MAT3350 Introduction to Information Theory

Prof. Kaiming SHEN @ SSE

Grades:

Assignments / Quiz (20%)
Midterm Exam (40%)
Final Exam (40%)

Reference Book: T. Cover & J. Thomas: Elements of Information Theory 2nd Ed.

Chapter 1: Introduction 简介

1.1 Intergration of Information

Bit: $\{0, 1\}$

Information is the minimum number of bits ($0$ or $1$) to describe a random variable.

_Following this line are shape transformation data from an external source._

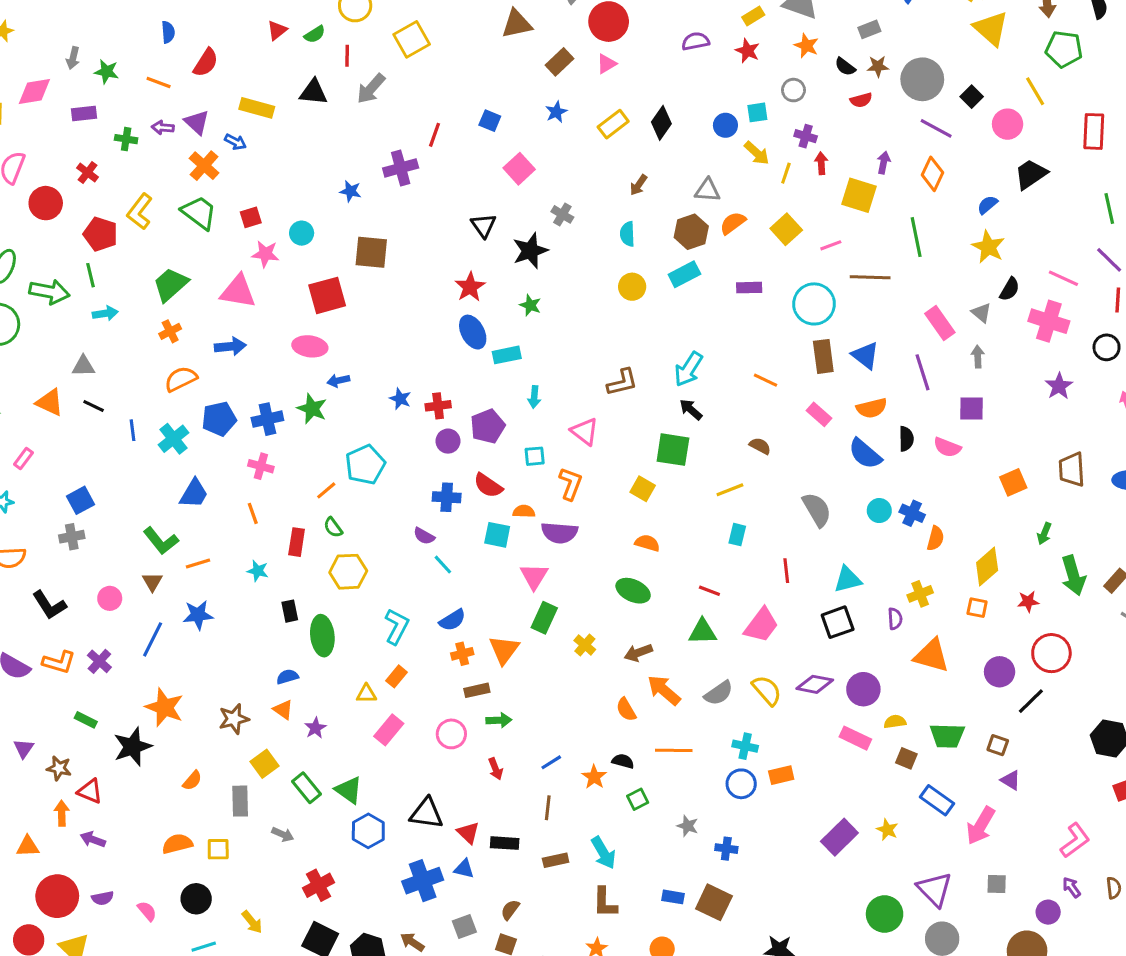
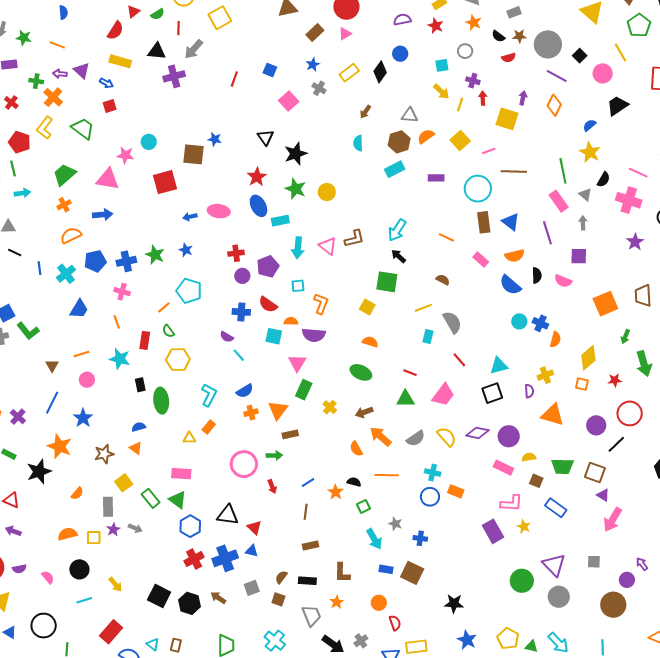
green pentagon: (1064, 49) -> (639, 25), turned 30
red semicircle: (206, 63) -> (115, 31), moved
blue circle: (725, 125) -> (400, 54), moved
orange cross: (204, 166) -> (53, 97), moved
purple cross: (401, 168) -> (174, 76), moved
blue star: (351, 191) -> (215, 139), moved
gray cross: (562, 214) -> (319, 88), moved
red square: (251, 217) -> (110, 106), moved
green line: (916, 237) -> (563, 171), moved
yellow circle: (632, 287) -> (327, 192), moved
green star: (530, 305) -> (296, 189), size x1.5
pink ellipse: (310, 346) -> (219, 211), moved
blue arrow: (338, 381) -> (190, 217), moved
cyan arrow: (534, 397) -> (298, 248), size x1.5
blue star: (400, 399) -> (186, 250), moved
pink triangle: (585, 431) -> (328, 246), moved
cyan pentagon: (365, 465) -> (189, 291), turned -30
orange square: (1013, 482) -> (605, 304), size x1.4
gray semicircle: (817, 510) -> (452, 322), moved
green L-shape: (161, 541) -> (28, 331), moved
cyan star: (258, 571) -> (120, 359), size x1.5
red line: (786, 571) -> (459, 360), turned -35
pink circle: (110, 598) -> (87, 380), moved
blue star: (198, 615) -> (83, 418), moved, turned -30
brown rectangle: (477, 690) -> (290, 434), moved
purple star: (315, 728) -> (113, 529), moved
pink rectangle: (389, 730) -> (181, 474), moved, turned 54
pink circle: (451, 734) -> (244, 464), size x1.4
brown square: (998, 745) -> (595, 472), size x1.5
orange rectangle: (781, 775) -> (456, 491), turned 35
pink arrow: (981, 826) -> (613, 520), moved
purple rectangle: (839, 837) -> (493, 531), turned -75
pink L-shape: (1075, 840) -> (511, 503), moved, turned 40
black rectangle: (505, 843) -> (307, 581), moved
cyan arrow: (603, 853) -> (374, 539), moved
red cross: (318, 885) -> (194, 559), moved

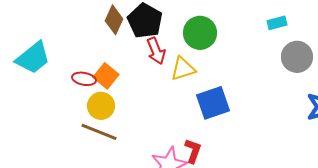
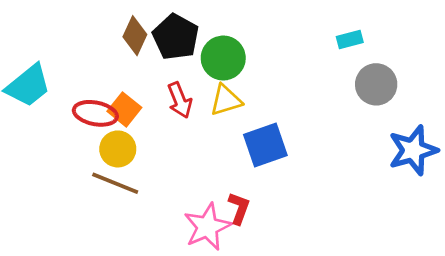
green circle: (200, 33) -> (223, 58), moved
red arrow: (156, 51) -> (180, 100), moved
red ellipse: (84, 79) -> (95, 113), size x1.4

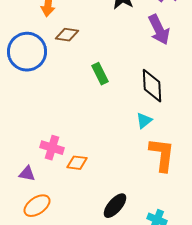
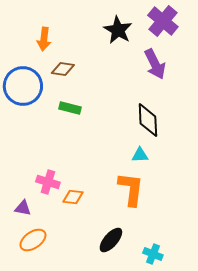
green rectangle: (100, 74) -> (70, 108), moved, turned -50
cyan triangle: (144, 121) -> (140, 155), turned 36
orange L-shape: (162, 155) -> (131, 189), moved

信息即用描述一个随机变量所使用 bits 的最小数量。

e.g. Weather Forecast

$$ X = \begin{cases} \text{rain}\ &50\% \ &0 , \\ \text{shine}\ &50\% \ &1 \end{cases} $$

From weatherman, we can learn value of $X$. And $X$ contains $1$ bit of information.

我们认为这个随机变量 $X$ 包含 $1$ bit 的信息。

假设我们现在有 $8$ 种不同的天气，每个概率相同，我们可以用 $X = \{000, 001, \cdots, 111\}$ 来表示天气。那么我们认为 $X$ 包含 $3$ bit 的信息，因为其最少可以用 $3$ 位 bit 来表示。

e.g. Horse Race (sp.)

$$ X = \begin{cases} A &\frac{1}{2} &000 &0 \\ B &\frac{1}{4} &001 &10 \\ C &\frac{1}{8} &010 &110 \\ D &\frac{1}{16} &\cdots &1110 \\ E &\frac{1}{64} &\cdots &111100 \\ F &\frac{1}{64} &\cdots &111101 \\ G &\frac{1}{64} &\cdots &111110 \\ H &\frac{1}{64} &\cdots &111111 \end{cases} $$

Information of $X=1 \times \frac{1}{2} + 2 \times \frac{1}{4} + 3 \times \frac{1}{8} + 4 \times \frac{1}{16} + 6 \times \frac{1}{64} \times 4 = 2 $ bits

1.2 Information Transmission over Channel

$$ X \rightarrow \text{Channel} \rightarrow Y $$

Channel: $P(y|x)$，就是一个条件概率，用来描述 $Y$ 是如何随着 $X$ 变化的。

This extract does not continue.